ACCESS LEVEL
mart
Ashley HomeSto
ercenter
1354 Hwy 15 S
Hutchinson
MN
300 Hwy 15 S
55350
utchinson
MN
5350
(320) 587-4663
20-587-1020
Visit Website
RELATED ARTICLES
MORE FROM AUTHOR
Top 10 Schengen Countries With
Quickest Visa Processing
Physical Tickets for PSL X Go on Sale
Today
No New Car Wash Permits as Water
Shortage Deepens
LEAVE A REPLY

==

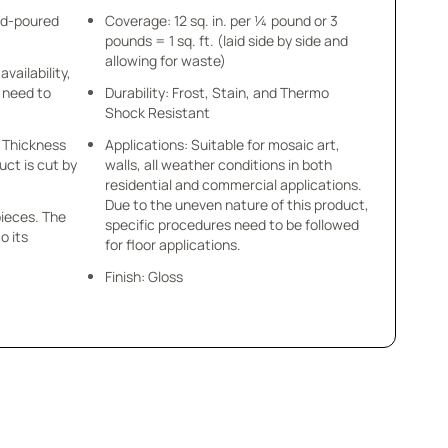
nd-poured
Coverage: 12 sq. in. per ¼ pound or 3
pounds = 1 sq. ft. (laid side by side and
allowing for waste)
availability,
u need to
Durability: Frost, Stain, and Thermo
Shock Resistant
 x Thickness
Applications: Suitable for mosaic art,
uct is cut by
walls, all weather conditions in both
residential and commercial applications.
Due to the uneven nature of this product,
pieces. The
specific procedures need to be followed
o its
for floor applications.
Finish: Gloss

Exercise instructions
Using the data above, reproduce exactly the lines from the line that contains "Applications: Suitable for" through the line that contains "Finish: Gloss", including both.

Task result
Applications: Suitable for mosaic art,
uct is cut by
walls, all weather conditions in both
residential and commercial applications.
Due to the uneven nature of this product,
pieces. The
specific procedures need to be followed
o its
for floor applications.
Finish: Gloss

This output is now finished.